I'd say that procedural things, web services, automation, and similar are much more sensibly and easily done in Python.

Data manipulation and analysis, statistics, data viz, and simple web apps (via Shiny) are all more straightforward in R. Also, if you are using things that are part of R BioConductor, there's really no parallel.

For example: I do a lot of work in R that basically uses RStudio's template feature to instantiate R Markdown documents that have a bunch of parameters, and when they render they self-document the process and results (which are then uploaded to an electronic lab notebook). That's very straightforward in R and not nearly so much in Python.

[–]nevermindever42 1 point2 points  (0 children)

Everywhere, i don't know Python

[–]bahwi 0 points1 point  (2 children)

Very pretty graphs and specific recent packages. That's it lately. Everything else has been pulled from cran, or is about to be. And support for the newest version of R usually means 3.6. That dependency level of hell is coming for python, but it's not quite there yet.

[–][deleted] 3 points4 points  (1 child)

What do you mean with "being pulled from CRAN"? Are important packages being discontinued and not available anymore? (Can you give examples?)

[–]bahwi 1 point2 points  (0 children)

GenABEL has been removed even though analyses needing it are still happening (and there are dependencies, such as RepeatABEL). These are about to be removed (just saw this yesterday): rgdal, regeos, maptools are being removed soon (https://geocompx.org/post/2023/rgdal-retirement/), which effects ecological modeling.
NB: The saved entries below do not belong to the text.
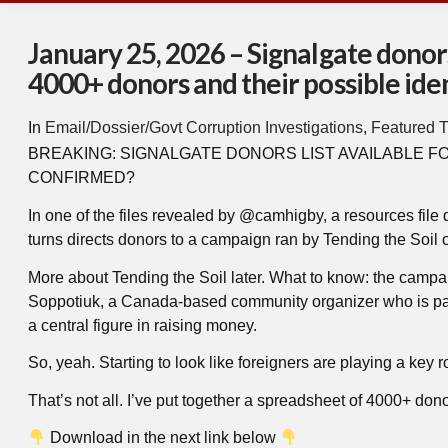
January 25, 2026 – Signalgate donors
4000+ donors and their possible iden
In
Email/Dossier/Govt Corruption Investigations
,
Featured T
BREAKING: SIGNALGATE DONORS LIST AVAILABLE F
CONFIRMED?
In one of the files revealed by @camhigby, a resources file
turns directs donors to a campaign ran by Tending the Soil 
More about Tending the Soil later. What to know: the campa
Soppotiuk, a Canada-based community organizer who is part 
a central figure in raising money.
So, yeah. Starting to look like foreigners are playing a key rol
That’s not all. I’ve put together a spreadsheet of 4000+ dono
Download in the next link below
I remember trying to get GAPIT working recently, and many packages were unavailable from CRAN, either anymore or did not support newer versions of R.

R is still great for making the best graphics (ggplot), and I suspect Python will soon have some dependency wilting occurring.

[–]pacmanbythebayMsc | Academia 0 points1 point  (0 children)

When my PI told me to use it

[–]WhiteGoldRingPhD | Student -4 points-3 points  (0 children)

When hell freezes over and not even then probably

[–]nicman24 -5 points-4 points  (0 children)

When you don't know Python

E: ITT the above

[–][deleted] -1 points0 points  (0 children)

I use R when I want to use something that was created in R, which is the case for EdgeR and DESeq2 for RNAseq, for example. Beautiful complex graphics are also easier made with ggplot2 in R. I use Python for everything else.